» TASK TO CARRY OUT
Reproduce every record below exactly as written, but leave out any pictures.

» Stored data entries
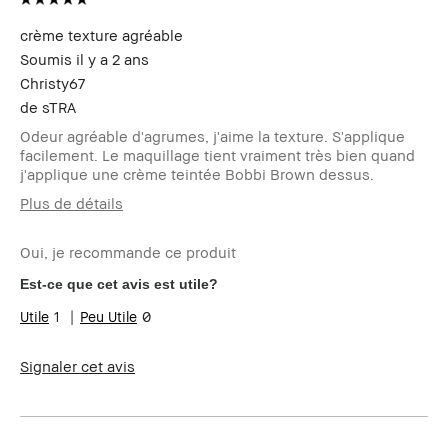
crème texture agréable
Soumis
il y a 2 ans
Christy67
de
sTRA
Odeur agréable d'agrumes, j'aime la texture. S'applique
facilement. Le maquillage tient vraiment très bien quand
j'applique une crème teintée Bobbi Brown dessus.
Plus de détails
Le Club Bobbi
Je suis membre du Club Bobbi Brown
Brown
et ai reçu des points fidélité pour
Oui, je recommande ce produit
avoir rédigé cet avis
Est-ce que cet avis est utile?
1
0
Signaler cet avis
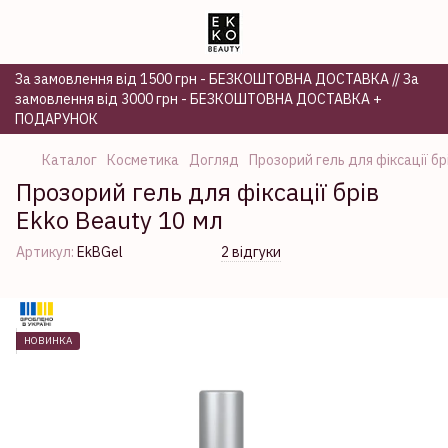
За замовлення від 1500 грн - БЕЗКОШТОВНА ДОСТАВКА // За
замовлення від 3000 грн - БЕЗКОШТОВНА ДОСТАВКА +
ПОДАРУНОК
Каталог
Косметика
Догляд
Прозорий гель для фіксації бр
Прозорий гель для фіксації брів
Ekko Beauty 10 мл
Артикул:
EkBGel
2 відгуки
НОВИНКА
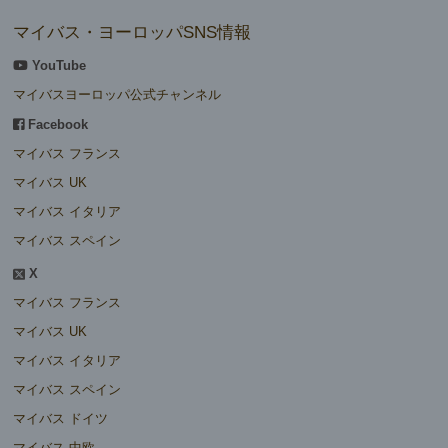
マイバス・ヨーロッパSNS情報
YouTube
マイバスヨーロッパ公式チャンネル
Facebook
マイバス フランス
マイバス UK
マイバス イタリア
マイバス スペイン
X
マイバス フランス
マイバス UK
マイバス イタリア
マイバス スペイン
マイバス ドイツ
マイバス 中欧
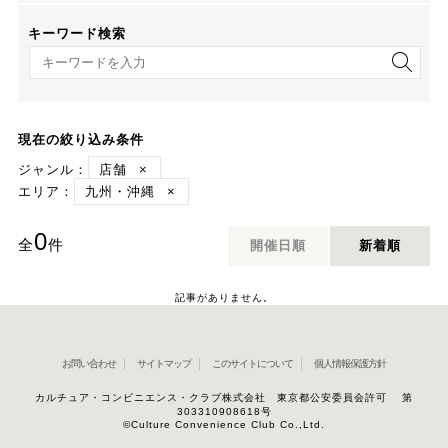
キーワード検索
キーワード検索
現在の絞り込み条件
ジャンル：
店舗
×
エリア：
九州・沖縄
×
0
全
件
開催日順
新着順
記事がありません。
お問い合わせ
サイトマップ
このサイトについて
個人情報保護方針
カルチュア・コンビニエンス・クラブ株式会社 東京都公安委員会許可 第
303310908618号
©Culture Convenience Club Co.,Ltd.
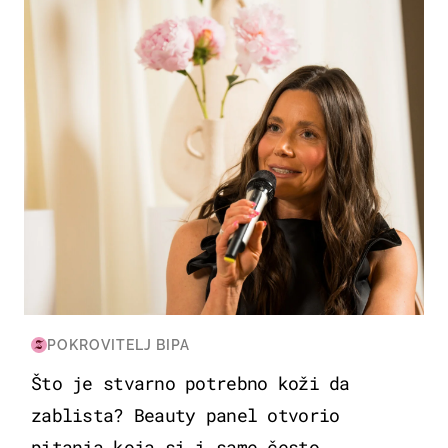
MODA & LJEPOTA
POKROVITELJ BIPA
Što je stvarno potrebno koži da
zablista? Beauty panel otvorio
pitanja koja si i same često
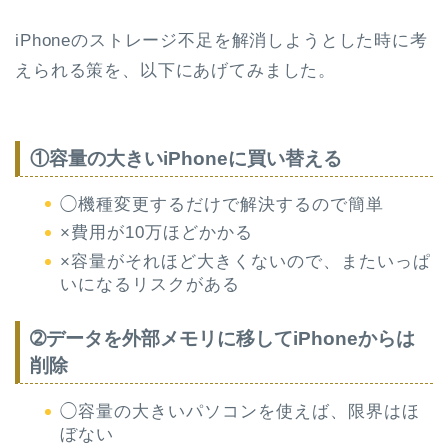
iPhoneのストレージ不足を解消しようとした時に考
えられる策を、以下にあげてみました。
①容量の大きいiPhoneに買い替える
◯機種変更するだけで解決するので簡単
×費用が10万ほどかかる
×容量がそれほど大きくないので、またいっぱ
いになるリスクがある
➁データを外部メモリに移してiPhoneからは
削除
◯容量の大きいパソコンを使えば、限界はほ
ぼない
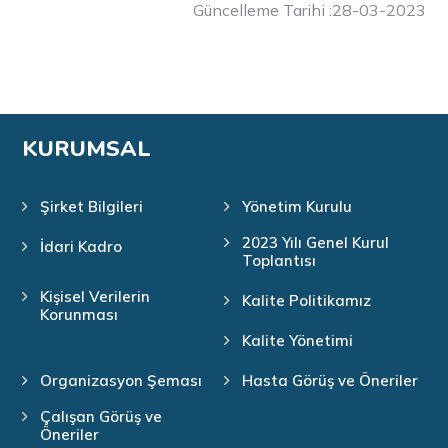
Güncelleme Tarihi :28-03-2023
KURUMSAL
Şirket Bilgileri
Yönetim Kurulu
2023 Yılı Genel Kurul
İdari Kadro
Toplantısı
Kişisel Verilerin
Kalite Politikamız
Korunması
Kalite Yönetimi
Organizasyon Şeması
Hasta Görüş ve Öneriler
Çalışan Görüş ve
Öneriler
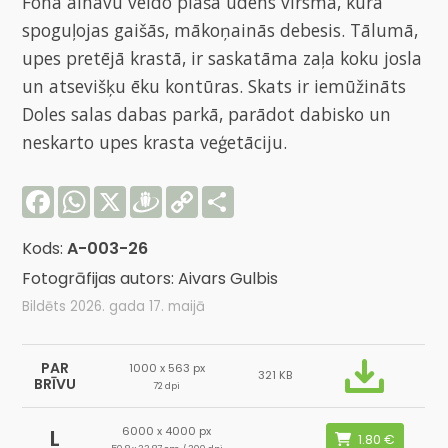
Fona ainavu veido plaša ūdens virsma, kurā
spoguļojas gaišās, mākoņainās debesis. Tālumā,
upes pretējā krastā, ir saskatāma zaļa koku josla
un atsevišķu ēku kontūras. Skats ir iemūžināts
Doles salas dabas parkā, parādot dabisko un
neskarto upes krasta veģetāciju.
Facebook
WhatsApp
X
Draugiem
Copy
Share
Link
Kods:
A-003-26
Fotogrāfijas autors: Aivars Gulbis
Bildēts 2026. gada 17. maijā
PAR
1000 x 563 px
321 KB
BRĪVU
72 dpi
6000 x 4000 px
L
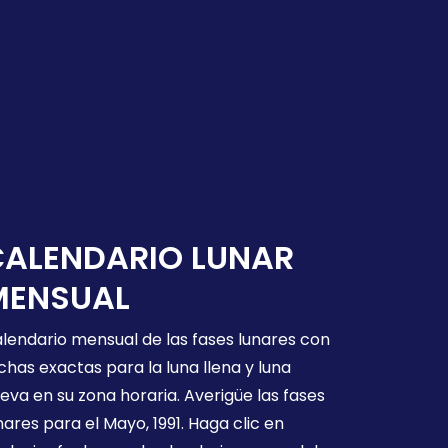
CALENDARIO LUNAR
MENSUAL
lendario mensual de las fases lunares con
chas exactas para la luna llena y luna
eva en su zona horaria. Averigüe las fases
nares para el Mayo, 1991. Haga clic en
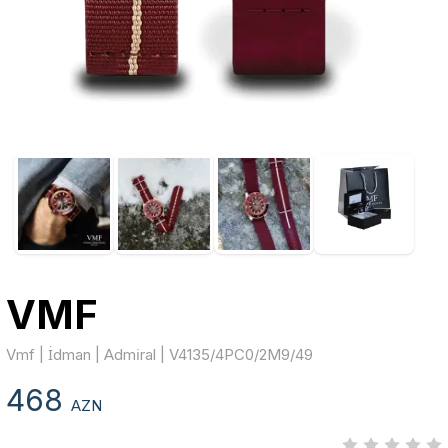
VMF
Vmf | İdman | Admi̇ral | V4135/4PC0/2M9/49
468
AZN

» RESULT
crème texture agréable
Soumis
il y a 2 ans
Christy67
de
sTRA
Odeur agréable d'agrumes, j'aime la texture. S'applique
facilement. Le maquillage tient vraiment très bien quand
j'applique une crème teintée Bobbi Brown dessus.
Plus de détails
Le Club Bobbi
Je suis membre du Club Bobbi Brown
Brown
et ai reçu des points fidélité pour
Oui, je recommande ce produit
avoir rédigé cet avis
Est-ce que cet avis est utile?
1
0
Signaler cet avis
За замовлення від 1500 грн - БЕЗКОШТОВНА ДОСТАВКА // За
замовлення від 3000 грн - БЕЗКОШТОВНА ДОСТАВКА +
ПОДАРУНОК
Каталог
Косметика
Догляд
Прозорий гель для фіксації бр
Прозорий гель для фіксації брів
Ekko Beauty 10 мл
Артикул:
EkBGel
2 відгуки
НОВИНКА
マイバス・ヨーロッパSNS情報
YouTube
マイバスヨーロッパ公式チャンネル
Facebook
マイバス フランス
マイバス UK
マイバス イタリア
マイバス スペイン
X
マイバス フランス
マイバス UK
マイバス イタリア
マイバス スペイン
マイバス ドイツ
マイバス 中欧
キーワード検索
キーワード検索
現在の絞り込み条件
ジャンル：
店舗
×
エリア：
九州・沖縄
×
0
全
件
開催日順
新着順
記事がありません。
お問い合わせ
サイトマップ
このサイトについて
個人情報保護方針
カルチュア・コンビニエンス・クラブ株式会社 東京都公安委員会許可 第
303310908618号
©Culture Convenience Club Co.,Ltd.
MODA & LJEPOTA
POKROVITELJ BIPA
Što je stvarno potrebno koži da
zablista? Beauty panel otvorio
pitanja koja si i same često
iPhoneのストレージ不足を解消しようとした時に考
えられる策を、以下にあげてみました。
①容量の大きいiPhoneに買い替える
◯機種変更するだけで解決するので簡単
×費用が10万ほどかかる
×容量がそれほど大きくないので、またいっぱ
いになるリスクがある
➁データを外部メモリに移してiPhoneからは
削除
◯容量の大きいパソコンを使えば、限界はほ
ぼない
Güncelleme Tarihi :28-03-2023
KURUMSAL
Şirket Bilgileri
Yönetim Kurulu
2023 Yılı Genel Kurul
İdari Kadro
Toplantısı
Kişisel Verilerin
Kalite Politikamız
Korunması
Kalite Yönetimi
Organizasyon Şeması
Hasta Görüş ve Öneriler
Çalışan Görüş ve
Öneriler
Fona ainavu veido plaša ūdens virsma, kurā
spoguļojas gaišās, mākoņainās debesis. Tālumā,
upes pretējā krastā, ir saskatāma zaļa koku josla
un atsevišķu ēku kontūras. Skats ir iemūžināts
Doles salas dabas parkā, parādot dabisko un
neskarto upes krasta veģetāciju.
Facebook
WhatsApp
X
Draugiem
Copy
Share
Link
Kods:
A-003-26
Fotogrāfijas autors: Aivars Gulbis
Bildēts 2026. gada 17. maijā
PAR
1000 x 563 px
321 KB
BRĪVU
72 dpi
6000 x 4000 px
L
CALENDARIO LUNAR
MENSUAL
lendario mensual de las fases lunares con
chas exactas para la luna llena y luna
eva en su zona horaria. Averigüe las fases
nares para el Mayo, 1991. Haga clic en
VMF
Vmf | İdman | Admi̇ral | V4135/4PC0/2M9/49
468
AZN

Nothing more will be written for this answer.